Posso sentar um pouco?

Faça o favor!

A vida é um dilema…

Nem sempre vale a pena…".

Lembro quando ele conheceu Raquel, sua esposa. Foi num feriado de carnaval em Caldas Novas. Eu, mais minha Preta e Nina, filha minha, fomos até lá de carro, com Raquel, sergipana amorenada e braba como o quê, e Dona Bebé, sua mãe, encanto de doçura. Foi a cabocla descansar a mochila no chão, ele me chama de lado:

– Elder, como é nome dessa morena?

– Raquel – respondo, já querendo rir, adivinhando as intenções do sujeito.

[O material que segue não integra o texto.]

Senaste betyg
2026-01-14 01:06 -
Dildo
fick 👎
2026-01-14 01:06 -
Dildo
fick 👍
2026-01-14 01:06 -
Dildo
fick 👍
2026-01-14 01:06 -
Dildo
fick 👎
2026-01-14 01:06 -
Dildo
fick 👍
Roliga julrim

– Rapaz, não é que ela é do meu número?

Demorou nada, ele chama minha filha, à época com uns 7 anos:

– Nina, vou te contar um segredo, mas você não pode contar pra ninguém. Acho que tô apaixonado pela Raquel…

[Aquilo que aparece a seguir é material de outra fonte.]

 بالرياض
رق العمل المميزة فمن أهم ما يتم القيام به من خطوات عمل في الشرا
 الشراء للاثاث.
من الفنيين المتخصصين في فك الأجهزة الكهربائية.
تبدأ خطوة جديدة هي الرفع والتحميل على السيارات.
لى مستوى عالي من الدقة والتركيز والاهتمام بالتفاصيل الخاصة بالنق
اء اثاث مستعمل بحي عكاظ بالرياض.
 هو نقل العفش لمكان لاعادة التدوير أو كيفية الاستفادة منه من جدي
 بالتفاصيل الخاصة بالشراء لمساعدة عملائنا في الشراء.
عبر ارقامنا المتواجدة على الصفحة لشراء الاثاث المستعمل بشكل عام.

Não deu outra: assim que ele terminou o cochicho conspirativo, ela solta:

– Raqué-el… Adivinha por quem o tio Elias tá apaixonado?…

Os dois se casaram – não sem antes Raquel dar no sujeito uma canseira de fazer dó ao coração mais empedernido -, e botaram no mundo dois filhos (o primeiro foi encomendado lá em casa, quando morava em Brasília, e em minha cama!, num destes almoços após o que todos vão tirar a sesta). Tive a subida honra de ser uma das testemunhas do casório.

Destas e d'outras memórias, tomo a certeza de que perdemos hoje o melhor dentre todos de minha geração – o mais gente fina, o mais sangue bom, o mais elegante e sábio de todos nós. O mais justo. Aquele que, ausentando-se cedo com sua luz, abre uma lacuna enorme em nossas vidas e na vida do País. A falta de Elias pauperiza nossa luta, dói como uma aguilhada no peito, susta o fôlego como uma pancada, como um susto; deixa-nos perplexos, por repentina; e nos põe a meditar: sobre o que é amizade verdadeira, sobre o que é militância autêntica, sobre o que é sabedoria e generosidade.

Hoje, perdi um irmão. Hoje, perdi Elias Ferreira Lima – camarada, amigo, parceiro, marido, pai, trabalhador. Posso dizer, sem medo de soar piegas, que leva com ele um bocado de mim, um pedaço fundo, mas deixa comigo esse afeto sem medida com que me brindava ao me ver e exclamar:

– Elder Vieira! Meu querido! Como vai essa sua pessoa?

– Com saudade de vossa pessoa por demais querida, mestre.